The objective is to conduct theoretical and experimental analyses of the Newtonian (gravity gradient) noise affecting gravity field measurements and associated with atmospheric disturbances and interactions between oceans and solid Earth.
Our groups, APC and IPGP are involved in the detection of gravitational waves (GW) at frequencies higher than 100Hz and of the prompt gravity signal due to earthquake rupture at sub Hz frequencies. We detected for the first time a tiny gravity signal before the arrival of seismic waves during the Tohoku-Oki earthquake (March 11th, 2011, magnitude 9.0) (Montagner et al., Nature Com., 2016; Vallée et al., Science, 2017). While seismic waves propagate in the medium at a rate of a few kilometers per second, the gravitational field is modified almost instantaneously (at the speed of light).
To increase the capability of detection of gravity signals produced by earthquakes, new instrumentation is necessary and requires a dramatic improvement of the signal-to-noise ratio, which is impossible with the present instruments. The development of new sensors will use the sophisticated mechanical and optical devices developed in the astrophysical community for Virgo and LIGO interferometers (which led to the discovery of gravitational waves in 2016, Abbott et al., P.R.L., 2016).

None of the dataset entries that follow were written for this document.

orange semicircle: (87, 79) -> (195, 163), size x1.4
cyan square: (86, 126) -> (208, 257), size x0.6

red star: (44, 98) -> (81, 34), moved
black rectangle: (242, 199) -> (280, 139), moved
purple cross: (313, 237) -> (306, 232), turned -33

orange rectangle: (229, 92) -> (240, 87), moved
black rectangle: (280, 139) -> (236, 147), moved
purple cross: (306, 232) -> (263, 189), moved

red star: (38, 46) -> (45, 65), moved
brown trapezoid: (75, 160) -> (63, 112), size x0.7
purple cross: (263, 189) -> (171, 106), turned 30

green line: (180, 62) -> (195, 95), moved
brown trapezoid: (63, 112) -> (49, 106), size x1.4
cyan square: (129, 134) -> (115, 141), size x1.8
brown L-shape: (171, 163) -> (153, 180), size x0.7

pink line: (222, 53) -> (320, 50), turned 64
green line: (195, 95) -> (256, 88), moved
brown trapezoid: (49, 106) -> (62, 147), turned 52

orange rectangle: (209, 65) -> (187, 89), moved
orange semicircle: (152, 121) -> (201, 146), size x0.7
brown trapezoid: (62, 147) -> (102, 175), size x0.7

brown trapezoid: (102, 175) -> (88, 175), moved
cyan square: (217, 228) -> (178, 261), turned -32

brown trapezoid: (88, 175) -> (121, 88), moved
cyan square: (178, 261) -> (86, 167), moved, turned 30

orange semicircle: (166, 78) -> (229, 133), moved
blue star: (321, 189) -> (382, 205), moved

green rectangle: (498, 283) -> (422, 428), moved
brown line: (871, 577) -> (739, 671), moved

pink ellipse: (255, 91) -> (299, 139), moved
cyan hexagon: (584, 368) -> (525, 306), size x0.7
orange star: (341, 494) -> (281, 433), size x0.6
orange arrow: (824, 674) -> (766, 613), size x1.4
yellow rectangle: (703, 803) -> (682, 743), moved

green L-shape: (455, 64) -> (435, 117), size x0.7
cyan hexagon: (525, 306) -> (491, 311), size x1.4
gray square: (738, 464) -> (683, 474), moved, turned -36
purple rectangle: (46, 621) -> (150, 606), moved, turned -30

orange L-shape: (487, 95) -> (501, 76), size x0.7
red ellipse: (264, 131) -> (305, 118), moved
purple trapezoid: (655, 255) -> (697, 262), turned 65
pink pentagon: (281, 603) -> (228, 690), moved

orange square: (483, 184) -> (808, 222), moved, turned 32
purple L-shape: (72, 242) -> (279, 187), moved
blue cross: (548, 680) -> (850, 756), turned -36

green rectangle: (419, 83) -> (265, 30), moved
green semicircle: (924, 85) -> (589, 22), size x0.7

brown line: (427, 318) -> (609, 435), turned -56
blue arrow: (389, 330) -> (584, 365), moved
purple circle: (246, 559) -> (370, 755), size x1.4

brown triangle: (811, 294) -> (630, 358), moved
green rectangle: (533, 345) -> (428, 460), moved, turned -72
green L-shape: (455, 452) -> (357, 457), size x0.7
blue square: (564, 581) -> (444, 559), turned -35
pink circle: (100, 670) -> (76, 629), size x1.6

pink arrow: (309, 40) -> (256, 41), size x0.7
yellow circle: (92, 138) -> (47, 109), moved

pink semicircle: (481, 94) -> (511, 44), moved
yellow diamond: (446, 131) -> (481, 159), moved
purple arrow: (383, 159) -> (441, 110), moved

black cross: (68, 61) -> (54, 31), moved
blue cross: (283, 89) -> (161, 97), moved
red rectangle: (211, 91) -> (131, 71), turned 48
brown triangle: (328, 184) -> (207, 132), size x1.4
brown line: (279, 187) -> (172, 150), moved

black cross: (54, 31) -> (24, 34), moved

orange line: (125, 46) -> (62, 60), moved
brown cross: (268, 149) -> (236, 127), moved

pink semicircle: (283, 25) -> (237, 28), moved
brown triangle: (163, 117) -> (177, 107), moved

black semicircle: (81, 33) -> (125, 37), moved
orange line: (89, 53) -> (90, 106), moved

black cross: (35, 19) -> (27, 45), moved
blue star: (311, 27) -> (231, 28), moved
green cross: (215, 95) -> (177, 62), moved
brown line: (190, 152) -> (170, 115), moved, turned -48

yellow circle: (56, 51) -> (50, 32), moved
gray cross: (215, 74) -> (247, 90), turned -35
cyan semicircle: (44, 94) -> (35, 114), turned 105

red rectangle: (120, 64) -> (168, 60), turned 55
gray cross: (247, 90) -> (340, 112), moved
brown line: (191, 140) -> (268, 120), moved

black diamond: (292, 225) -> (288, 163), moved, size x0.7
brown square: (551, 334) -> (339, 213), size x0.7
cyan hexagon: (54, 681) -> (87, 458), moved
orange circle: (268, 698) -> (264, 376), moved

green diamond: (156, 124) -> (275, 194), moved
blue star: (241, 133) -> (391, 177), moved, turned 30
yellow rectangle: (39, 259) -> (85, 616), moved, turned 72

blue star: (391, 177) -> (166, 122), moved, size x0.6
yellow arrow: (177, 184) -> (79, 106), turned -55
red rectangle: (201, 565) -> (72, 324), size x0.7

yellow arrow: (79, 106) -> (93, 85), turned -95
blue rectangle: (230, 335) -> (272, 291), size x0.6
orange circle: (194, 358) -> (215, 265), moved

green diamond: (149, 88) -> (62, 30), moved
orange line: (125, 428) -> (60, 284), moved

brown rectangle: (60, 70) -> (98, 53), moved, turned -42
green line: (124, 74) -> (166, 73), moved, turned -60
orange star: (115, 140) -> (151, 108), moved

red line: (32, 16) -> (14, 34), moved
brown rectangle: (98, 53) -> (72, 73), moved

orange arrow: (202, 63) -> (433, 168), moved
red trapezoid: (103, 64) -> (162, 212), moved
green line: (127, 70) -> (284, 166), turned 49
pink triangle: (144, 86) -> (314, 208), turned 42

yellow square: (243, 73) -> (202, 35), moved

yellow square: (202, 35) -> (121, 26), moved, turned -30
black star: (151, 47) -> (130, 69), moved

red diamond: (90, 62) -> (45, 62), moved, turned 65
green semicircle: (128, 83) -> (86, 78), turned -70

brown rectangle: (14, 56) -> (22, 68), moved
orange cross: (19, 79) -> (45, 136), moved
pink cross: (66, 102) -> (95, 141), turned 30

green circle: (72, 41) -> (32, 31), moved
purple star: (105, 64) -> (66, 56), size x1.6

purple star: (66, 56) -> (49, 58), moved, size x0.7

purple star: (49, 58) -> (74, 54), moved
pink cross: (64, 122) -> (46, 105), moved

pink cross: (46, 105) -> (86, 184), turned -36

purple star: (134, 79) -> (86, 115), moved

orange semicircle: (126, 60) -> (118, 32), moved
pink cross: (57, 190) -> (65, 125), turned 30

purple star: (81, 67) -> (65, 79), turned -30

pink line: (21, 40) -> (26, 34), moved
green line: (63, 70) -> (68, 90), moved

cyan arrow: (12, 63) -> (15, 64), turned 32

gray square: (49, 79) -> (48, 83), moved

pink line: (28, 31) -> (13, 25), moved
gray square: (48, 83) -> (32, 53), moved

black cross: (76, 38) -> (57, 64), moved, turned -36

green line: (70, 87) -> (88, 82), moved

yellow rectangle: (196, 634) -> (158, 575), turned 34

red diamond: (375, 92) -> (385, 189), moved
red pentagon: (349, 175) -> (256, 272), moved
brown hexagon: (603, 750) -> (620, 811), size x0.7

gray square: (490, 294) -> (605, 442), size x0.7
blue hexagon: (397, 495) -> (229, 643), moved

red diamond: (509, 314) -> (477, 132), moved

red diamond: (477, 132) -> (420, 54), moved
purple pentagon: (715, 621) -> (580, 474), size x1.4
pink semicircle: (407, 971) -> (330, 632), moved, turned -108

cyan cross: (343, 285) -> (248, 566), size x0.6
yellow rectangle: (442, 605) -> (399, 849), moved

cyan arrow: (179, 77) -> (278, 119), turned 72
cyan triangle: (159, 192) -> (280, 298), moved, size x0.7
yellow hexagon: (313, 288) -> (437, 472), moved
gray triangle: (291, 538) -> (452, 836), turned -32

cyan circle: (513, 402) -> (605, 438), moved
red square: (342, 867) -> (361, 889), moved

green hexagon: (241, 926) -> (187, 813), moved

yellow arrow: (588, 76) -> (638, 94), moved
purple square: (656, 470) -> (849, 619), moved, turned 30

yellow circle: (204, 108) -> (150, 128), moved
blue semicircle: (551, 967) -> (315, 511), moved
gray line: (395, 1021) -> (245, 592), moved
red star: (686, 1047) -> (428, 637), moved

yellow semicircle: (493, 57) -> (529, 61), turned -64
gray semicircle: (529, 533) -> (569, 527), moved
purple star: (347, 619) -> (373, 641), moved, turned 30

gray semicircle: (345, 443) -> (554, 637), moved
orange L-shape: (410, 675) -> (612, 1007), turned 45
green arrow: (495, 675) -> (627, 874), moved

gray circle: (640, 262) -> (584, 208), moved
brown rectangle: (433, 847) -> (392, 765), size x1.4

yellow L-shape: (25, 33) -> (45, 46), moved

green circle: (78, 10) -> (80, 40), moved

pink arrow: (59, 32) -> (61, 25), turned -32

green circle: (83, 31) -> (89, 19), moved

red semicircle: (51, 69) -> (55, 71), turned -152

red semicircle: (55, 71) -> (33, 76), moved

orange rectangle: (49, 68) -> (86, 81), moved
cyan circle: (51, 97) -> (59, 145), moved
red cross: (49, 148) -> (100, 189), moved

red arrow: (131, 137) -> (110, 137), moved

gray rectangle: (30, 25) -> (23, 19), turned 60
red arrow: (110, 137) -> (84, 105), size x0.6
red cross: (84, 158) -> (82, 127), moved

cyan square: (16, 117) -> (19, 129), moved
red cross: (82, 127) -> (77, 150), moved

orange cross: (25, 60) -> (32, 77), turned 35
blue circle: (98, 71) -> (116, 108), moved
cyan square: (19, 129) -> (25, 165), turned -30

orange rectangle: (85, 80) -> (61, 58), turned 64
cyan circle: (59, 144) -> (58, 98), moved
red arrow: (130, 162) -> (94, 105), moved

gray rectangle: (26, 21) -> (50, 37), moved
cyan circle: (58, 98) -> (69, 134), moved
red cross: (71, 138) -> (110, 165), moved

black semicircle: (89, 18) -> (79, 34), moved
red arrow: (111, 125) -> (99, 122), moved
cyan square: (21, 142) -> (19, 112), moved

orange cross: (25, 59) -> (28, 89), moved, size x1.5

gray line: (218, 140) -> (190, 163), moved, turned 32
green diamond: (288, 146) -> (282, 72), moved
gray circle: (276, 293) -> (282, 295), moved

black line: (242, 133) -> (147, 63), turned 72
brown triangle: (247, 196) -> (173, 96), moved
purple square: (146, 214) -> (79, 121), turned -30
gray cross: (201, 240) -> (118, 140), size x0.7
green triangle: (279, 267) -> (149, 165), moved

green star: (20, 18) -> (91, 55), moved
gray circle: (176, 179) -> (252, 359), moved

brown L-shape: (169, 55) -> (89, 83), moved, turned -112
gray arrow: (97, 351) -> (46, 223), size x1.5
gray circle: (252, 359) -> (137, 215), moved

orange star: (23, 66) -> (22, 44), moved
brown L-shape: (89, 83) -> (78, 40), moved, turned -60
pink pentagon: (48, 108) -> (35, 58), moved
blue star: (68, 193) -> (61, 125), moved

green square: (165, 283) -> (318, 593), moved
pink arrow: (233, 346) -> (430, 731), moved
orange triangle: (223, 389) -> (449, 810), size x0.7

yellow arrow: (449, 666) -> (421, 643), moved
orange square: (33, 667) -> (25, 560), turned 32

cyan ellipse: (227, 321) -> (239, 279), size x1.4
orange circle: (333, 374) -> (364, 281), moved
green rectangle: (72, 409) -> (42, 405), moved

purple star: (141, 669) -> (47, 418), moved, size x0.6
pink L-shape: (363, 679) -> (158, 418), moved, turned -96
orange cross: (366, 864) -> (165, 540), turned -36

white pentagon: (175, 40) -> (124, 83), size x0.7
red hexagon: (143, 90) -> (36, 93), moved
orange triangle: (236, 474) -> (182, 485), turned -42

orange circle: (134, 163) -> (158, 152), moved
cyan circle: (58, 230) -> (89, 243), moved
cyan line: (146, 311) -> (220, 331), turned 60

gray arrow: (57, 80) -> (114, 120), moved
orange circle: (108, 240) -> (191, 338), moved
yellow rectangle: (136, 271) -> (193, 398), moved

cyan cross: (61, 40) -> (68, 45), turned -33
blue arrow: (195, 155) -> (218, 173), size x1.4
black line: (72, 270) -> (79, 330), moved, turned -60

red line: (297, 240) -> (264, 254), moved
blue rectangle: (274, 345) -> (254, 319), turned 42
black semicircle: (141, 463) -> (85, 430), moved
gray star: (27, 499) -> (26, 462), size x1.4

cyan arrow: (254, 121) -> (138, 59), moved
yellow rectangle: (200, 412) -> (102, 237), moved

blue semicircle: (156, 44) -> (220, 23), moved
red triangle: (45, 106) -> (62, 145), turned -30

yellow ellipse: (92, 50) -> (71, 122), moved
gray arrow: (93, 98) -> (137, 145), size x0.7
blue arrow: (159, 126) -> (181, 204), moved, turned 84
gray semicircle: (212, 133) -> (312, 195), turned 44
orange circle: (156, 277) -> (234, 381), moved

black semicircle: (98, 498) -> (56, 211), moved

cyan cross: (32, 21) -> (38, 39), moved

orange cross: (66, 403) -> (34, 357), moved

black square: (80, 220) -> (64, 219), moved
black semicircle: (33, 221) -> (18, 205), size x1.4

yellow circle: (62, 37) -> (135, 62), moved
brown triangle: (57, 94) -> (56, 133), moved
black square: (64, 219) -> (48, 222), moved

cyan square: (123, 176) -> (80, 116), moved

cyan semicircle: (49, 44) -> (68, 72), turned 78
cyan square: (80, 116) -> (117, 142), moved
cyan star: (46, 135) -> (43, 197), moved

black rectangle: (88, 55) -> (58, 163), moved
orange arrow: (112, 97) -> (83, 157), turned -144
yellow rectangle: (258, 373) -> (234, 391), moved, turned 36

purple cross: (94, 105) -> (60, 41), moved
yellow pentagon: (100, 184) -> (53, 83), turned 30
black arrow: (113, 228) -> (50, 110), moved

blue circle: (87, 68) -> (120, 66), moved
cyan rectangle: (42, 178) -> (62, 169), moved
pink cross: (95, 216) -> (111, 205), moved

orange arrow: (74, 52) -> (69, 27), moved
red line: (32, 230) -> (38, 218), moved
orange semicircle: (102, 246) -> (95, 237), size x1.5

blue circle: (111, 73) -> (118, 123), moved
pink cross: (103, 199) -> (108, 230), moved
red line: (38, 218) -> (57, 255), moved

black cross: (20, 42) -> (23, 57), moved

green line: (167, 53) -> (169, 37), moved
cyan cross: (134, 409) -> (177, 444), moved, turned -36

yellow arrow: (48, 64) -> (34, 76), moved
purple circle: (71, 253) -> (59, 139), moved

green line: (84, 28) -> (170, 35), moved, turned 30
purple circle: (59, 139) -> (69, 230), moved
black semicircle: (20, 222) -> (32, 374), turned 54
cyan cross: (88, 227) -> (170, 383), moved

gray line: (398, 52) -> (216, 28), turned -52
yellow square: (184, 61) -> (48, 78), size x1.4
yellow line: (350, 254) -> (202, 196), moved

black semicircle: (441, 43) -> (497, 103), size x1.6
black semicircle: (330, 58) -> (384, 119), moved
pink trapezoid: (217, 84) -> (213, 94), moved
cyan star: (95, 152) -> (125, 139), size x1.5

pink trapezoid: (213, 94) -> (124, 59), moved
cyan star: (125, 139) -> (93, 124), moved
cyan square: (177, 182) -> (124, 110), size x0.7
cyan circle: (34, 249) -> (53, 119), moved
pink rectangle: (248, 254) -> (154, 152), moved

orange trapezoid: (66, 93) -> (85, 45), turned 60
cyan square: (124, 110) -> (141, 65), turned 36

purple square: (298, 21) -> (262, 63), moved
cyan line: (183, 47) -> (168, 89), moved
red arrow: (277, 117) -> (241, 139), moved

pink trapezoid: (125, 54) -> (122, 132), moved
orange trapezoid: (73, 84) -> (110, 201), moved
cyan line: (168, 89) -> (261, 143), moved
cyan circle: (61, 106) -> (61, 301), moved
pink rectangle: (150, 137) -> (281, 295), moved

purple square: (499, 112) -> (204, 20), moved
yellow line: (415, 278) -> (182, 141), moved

The understanding and the mitigation of Newtonian noise in a very broad frequency range is fundamental for the 3rd generation GW detectors, such as ‘Einstein Telescope’ and for PEGASEWS (Prompt Earthquake Gravity Anomalies and Seismic Early Warning Systems), a planned instrument which aims to detect the prompt gravity signal originated by earthquake, based on concepts arising from GW community.
The origin of Newtonian noise is multiple. In the last decades much was done to understand and model the contribution of microseismic translational noise, the atmospheric Newtonian noise but not the rotational noise.
Newtonian noise gives rise to a gravity signal mixing up with the tectonic prompt gravity signal that we want to detect, or – in case of Virgo- with the GW signals. In order to mitigate the effect of this noise, the detectors will be complemented by an array of seismic and geophysical sensors, which will allow to estimate Newtonian noise and to subtract it from the signal.
The post-doc will study the sources of Newtonian noise by modeling and using existing data recorded around the Virgo interferometer in Pisa and other National Facilities, including local seismic data, microbarometers laser-ring interferometers and high sensitivity strainmeters. The next step will be to use this information to subtract the noise from the relevant signals.
The fellowship is for one year but can be renewed for a second year upon mutual agreement.
Required qualifications: PhD in Physics, Geophysics, or Engineering.
The position will remain opened until filled.